TO DO: As you look over the data below, please find each line where the word "Thursday" appears, then copy it.

AVAILABLE DATA:
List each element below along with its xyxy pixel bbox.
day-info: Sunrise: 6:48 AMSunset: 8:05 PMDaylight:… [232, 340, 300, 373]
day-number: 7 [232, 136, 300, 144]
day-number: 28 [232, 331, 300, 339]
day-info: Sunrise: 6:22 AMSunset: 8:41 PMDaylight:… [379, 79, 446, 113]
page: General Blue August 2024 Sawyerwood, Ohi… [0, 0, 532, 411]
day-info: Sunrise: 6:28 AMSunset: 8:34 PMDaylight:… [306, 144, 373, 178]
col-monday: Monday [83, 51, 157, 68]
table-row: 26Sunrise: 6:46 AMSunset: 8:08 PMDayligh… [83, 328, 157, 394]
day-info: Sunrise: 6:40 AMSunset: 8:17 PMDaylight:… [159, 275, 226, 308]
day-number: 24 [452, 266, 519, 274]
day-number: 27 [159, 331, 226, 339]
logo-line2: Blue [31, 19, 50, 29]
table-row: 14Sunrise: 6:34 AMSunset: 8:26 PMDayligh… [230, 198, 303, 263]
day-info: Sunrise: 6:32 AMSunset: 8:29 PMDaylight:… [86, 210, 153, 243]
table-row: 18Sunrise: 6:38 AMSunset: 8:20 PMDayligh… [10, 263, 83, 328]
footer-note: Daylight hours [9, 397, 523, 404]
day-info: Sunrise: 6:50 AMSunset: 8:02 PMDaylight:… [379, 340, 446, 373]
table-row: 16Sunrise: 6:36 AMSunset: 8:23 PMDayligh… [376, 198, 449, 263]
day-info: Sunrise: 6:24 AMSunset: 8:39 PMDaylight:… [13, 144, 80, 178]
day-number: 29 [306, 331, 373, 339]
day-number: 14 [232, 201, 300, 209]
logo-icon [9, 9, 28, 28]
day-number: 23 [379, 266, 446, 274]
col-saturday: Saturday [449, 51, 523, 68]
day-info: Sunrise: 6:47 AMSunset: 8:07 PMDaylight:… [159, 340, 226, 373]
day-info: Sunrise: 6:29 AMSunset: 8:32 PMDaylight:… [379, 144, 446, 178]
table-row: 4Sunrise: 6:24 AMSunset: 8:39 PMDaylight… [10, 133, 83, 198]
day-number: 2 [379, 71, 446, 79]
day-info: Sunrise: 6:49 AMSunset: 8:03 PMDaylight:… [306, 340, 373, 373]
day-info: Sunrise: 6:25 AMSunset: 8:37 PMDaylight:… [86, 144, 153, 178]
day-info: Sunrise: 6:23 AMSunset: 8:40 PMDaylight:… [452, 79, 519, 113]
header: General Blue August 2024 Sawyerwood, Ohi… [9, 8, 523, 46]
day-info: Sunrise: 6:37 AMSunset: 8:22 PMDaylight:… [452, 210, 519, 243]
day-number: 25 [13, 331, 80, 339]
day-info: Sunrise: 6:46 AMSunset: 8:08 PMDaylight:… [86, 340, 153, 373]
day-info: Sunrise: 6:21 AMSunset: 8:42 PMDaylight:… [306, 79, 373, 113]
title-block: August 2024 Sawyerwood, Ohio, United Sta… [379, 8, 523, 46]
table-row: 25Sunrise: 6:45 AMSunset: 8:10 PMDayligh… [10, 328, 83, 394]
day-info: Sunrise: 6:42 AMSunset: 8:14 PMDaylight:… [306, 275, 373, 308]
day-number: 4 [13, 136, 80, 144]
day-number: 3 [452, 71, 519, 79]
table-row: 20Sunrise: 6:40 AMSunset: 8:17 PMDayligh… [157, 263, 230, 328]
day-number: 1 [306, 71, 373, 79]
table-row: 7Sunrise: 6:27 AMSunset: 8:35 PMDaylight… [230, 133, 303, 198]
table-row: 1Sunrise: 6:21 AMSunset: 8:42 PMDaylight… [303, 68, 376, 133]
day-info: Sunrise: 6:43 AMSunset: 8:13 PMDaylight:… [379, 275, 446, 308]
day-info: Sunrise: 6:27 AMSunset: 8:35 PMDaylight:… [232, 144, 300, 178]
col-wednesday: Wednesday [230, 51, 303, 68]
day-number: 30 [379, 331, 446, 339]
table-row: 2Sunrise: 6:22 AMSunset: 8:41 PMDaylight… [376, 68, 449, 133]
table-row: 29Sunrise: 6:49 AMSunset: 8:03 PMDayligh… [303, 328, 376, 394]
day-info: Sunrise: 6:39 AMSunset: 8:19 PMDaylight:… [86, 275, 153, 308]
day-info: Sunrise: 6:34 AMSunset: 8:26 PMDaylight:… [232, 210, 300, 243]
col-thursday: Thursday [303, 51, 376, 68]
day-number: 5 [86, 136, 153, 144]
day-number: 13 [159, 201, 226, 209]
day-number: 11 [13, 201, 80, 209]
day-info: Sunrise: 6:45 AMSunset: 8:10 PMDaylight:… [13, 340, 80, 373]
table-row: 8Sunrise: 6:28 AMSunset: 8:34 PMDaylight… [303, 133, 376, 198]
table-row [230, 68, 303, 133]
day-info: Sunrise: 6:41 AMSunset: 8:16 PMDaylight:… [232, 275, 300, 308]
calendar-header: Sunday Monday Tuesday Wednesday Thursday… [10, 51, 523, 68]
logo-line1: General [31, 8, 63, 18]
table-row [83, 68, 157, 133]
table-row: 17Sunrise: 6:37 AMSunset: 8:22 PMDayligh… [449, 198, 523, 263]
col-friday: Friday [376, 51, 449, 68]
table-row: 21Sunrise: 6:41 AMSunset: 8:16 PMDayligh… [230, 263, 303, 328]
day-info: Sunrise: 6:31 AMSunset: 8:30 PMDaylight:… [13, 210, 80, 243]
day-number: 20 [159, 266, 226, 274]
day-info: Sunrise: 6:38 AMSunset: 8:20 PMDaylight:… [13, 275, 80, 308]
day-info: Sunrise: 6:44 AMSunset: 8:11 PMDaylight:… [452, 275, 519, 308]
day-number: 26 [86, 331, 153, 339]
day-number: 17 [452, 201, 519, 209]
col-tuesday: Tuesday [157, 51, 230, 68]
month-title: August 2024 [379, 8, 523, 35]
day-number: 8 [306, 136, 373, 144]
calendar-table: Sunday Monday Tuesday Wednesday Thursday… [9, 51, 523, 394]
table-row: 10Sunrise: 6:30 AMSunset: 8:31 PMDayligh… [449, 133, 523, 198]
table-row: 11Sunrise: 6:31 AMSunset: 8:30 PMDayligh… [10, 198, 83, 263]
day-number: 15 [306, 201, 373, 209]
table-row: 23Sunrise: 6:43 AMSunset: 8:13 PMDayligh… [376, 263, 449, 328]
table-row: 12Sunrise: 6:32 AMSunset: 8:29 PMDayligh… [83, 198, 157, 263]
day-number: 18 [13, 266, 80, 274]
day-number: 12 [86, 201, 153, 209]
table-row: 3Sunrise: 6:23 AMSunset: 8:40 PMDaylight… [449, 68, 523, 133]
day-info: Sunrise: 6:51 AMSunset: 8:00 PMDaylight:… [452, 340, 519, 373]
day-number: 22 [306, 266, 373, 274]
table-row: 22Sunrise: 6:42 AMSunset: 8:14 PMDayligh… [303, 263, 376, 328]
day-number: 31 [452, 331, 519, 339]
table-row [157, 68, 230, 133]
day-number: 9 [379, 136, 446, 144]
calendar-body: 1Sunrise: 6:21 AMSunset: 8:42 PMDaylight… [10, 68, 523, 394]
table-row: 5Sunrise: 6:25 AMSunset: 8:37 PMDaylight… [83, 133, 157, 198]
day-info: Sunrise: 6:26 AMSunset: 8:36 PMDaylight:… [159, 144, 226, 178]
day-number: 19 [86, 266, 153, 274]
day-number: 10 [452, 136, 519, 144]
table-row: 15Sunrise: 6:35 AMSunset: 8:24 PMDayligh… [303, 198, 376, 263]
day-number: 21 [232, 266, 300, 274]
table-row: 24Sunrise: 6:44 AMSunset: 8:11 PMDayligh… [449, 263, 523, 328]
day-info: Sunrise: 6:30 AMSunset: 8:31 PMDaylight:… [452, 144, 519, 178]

REPLY:
col-thursday: Thursday [303, 51, 376, 68]
calendar-header: Sunday Monday Tuesday Wednesday Thursday… [10, 51, 523, 68]
calendar-table: Sunday Monday Tuesday Wednesday Thursday… [9, 51, 523, 394]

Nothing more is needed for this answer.